Throughout the city, Dohl’s fellow lantern-bearers were doing much the same. The air throbbed with the agonies of Glymmsforge. Malendrek had wounded the city. Now it was up to Pharus to finish the deed.

Idly, he wondered what the Knight of Shrouds’ final fate would be. As far as he knew, Malendrek still fought somewhere in the city, locked in battle with the golden-armoured Stormcasts. Perhaps he would be destroyed. Or perhaps Glymmsforge would fall, and he would be named Mortarch, to join Arkhan and the others.

Either way, Pharus found that he cared little.
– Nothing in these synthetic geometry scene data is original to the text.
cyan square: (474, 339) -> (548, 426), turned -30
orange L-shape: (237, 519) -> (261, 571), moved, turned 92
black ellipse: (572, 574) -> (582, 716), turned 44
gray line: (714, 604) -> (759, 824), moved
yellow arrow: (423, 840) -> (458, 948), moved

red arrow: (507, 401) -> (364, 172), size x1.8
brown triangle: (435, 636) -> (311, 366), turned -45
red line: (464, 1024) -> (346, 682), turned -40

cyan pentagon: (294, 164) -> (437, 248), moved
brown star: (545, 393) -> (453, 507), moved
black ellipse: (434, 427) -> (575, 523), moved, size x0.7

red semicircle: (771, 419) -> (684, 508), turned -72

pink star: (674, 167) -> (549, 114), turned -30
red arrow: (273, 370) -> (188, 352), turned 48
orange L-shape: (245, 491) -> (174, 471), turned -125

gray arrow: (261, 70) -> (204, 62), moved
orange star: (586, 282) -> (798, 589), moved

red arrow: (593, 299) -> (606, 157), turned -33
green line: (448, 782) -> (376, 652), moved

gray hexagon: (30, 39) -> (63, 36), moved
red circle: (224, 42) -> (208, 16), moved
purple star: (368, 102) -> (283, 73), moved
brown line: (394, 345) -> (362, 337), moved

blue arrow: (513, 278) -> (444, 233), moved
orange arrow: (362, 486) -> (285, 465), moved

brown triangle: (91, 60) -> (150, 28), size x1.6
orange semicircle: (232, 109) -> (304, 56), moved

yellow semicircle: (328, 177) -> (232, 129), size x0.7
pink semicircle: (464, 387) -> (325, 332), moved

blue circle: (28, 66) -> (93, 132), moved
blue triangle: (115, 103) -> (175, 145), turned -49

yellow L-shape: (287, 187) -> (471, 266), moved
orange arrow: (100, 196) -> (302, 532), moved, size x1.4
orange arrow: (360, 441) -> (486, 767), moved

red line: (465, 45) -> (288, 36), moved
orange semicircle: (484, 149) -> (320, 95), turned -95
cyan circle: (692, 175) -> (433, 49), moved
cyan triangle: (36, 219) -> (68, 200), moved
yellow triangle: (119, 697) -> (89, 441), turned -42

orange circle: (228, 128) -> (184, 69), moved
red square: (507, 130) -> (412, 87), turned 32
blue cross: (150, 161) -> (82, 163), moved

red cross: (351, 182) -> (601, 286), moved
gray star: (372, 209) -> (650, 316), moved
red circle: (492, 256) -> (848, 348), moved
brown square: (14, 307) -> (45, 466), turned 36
Malendrek was a hollow thing, and his petty ambitions paled beside Pharus’ sense of purpose. He drew his hand back and studied the smoking gauntlet. The pain was lost in the cold that gripped him. The satisfaction of battle had faded, leaving him empty once more. Leaving him craving the lives he could sense within the temple. Lives he could not claim. Not yet.